UNA SERENATA
AL comienzo del invierno, algunos jóvenes del pueblo pensaron en organizar una pequeña orquesta para el Carnaval del año siguiente. Fuimos a un sótano, que era almacén de un anticuario, a ensayar. Allí delante de estatuas góticas de piedra, que representaban apóstoles con un libro o con un báculo en la mano; de tablas antiguas, pintadas y estofadas; de santos de madera con los ojos de cristal; de retablos dorados con angelitos mofletudos; de bargueños, arcas talladas y camas con columnas salomónicas e incrustaciones de cobre, solíamos armar una gran algarabía con nuestros instrumentos.
Yo tocaba el violín, Vidal, la guitarra, y Moro-Rinaldi, la mandolina.
Cuando llegamos a ensayar algunos trozos con cierta maestría, Moro-Rinaldi propuso que diéramos serenata a las damas de nuestros pensamientos.
Elegimos un sábado, y salimos todos formados del almacén del anticuario, donde nos reuníamos para ensayar, a la calle, de noche.
El tiempo estaba espléndido. Había una lluvia de estrellas, y se veían a cada paso cruzar rayas luminosas por el cielo profundo y transparente. A lo lejos se oía el murmullo del mar como una respiración lenta, voluptuosa y tranquila.
Pasamos primero por delante de casa de Arnau, tocamos dos o tres piezas de nuestro repertorio, y Vidal cantó una jota con mucho frío delante de la ventana de María Rosa. Luego fuimos acercándonos por las callejuelas estrechas a la casa de Elena; allí repetimos nuestro concierto, y Rinaldi cantó con mucho gusto la siciliana de Le nozze di Figaro, de Mozart.
El balcón de Elena se iluminó, y vimos después su figura vestida de blanco, asomarse a la barandilla.
Luego, yo toqué el Carnaval de Venecia.
Yo tenía la pretensión de hacer filigranas en este trozo musical que Paganini arregló para violín de la canción veneciana. O mamma!, dándole un aire más incisivo, más burlón y más fantástico.
Estaba inquieto, y toqué con un brío, con una furia, que yo mismo estaba maravillado. Sentía, al oír mi violín, una mezcla de dolor, de alegría, de pena, que hacía que se me saltaran las lágrimas.
Me aplaudieron hasta los vecinos de la calle, que habían salido a la ventana, y me hicieron repetir dos veces.
Después de la serenata, volvimos al almacén, donde dejamos los instrumentos; entramos en un café, bebimos un poco más de lo regular, cantamos un poco más de lo regular, cantamos el Himno de Riego y paseamos por las calles, charlando.

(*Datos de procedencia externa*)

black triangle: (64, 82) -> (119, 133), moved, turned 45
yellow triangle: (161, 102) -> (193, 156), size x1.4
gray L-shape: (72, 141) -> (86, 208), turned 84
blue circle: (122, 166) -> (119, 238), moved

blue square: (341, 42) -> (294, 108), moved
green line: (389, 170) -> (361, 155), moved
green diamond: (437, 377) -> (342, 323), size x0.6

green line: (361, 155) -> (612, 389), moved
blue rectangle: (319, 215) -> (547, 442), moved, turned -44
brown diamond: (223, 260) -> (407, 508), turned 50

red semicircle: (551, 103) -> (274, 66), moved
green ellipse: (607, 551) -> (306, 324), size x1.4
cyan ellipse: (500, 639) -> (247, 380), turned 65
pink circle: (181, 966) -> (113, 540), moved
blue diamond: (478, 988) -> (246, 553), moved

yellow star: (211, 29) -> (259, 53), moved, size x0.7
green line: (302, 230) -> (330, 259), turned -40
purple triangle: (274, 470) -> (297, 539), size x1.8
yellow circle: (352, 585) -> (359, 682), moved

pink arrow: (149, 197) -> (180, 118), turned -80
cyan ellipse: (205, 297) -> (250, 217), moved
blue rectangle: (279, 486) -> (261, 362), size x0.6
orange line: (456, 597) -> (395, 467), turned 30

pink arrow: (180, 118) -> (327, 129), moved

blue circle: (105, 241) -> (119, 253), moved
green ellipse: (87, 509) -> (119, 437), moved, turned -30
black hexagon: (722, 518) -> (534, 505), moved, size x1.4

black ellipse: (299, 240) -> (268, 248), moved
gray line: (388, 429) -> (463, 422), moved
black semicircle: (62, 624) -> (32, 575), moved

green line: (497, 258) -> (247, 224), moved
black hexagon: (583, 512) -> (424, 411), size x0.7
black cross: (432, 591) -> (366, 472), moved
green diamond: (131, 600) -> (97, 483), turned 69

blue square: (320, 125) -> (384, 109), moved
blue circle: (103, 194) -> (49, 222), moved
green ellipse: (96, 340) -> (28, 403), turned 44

Nos acercamos a uno de los baluartes que caía sobre el mar.
Había cesado la lluvia de estrellas y las constelaciones brillaban aún más vivas en la transparencia del aire.
Los centinelas, de cuando en cuando, daban su alerta, que se iba alejando hasta perderse en el silencio de la noche.
El mar tenía una calma siniestra; a lo lejos se veían los faroles de las lanchas pescadoras que iban y venían, se escuchaba a veces el sordo batir de los remos, y llegaba hasta el cielo, como una suprema armonía, el sonido rítmico y melancólico de las olas.
Esta noche, con sus serenatas y su lluvia de estrellas y el mar a lo lejos, fue para mí, no sé a punto fijo por qué, una de las noches más felices y más memorables de mi existencia.
Me pareció que la vida me había puesto de pronto en los labios la copa llena hasta el borde de un bálsamo dulce que había embriagado mi corazón, haciéndole olvidar todas sus tristezas.
Sentí una calma ideal, como si hubiera bebido el agua de Leteo o el nepenthes de Polydamma.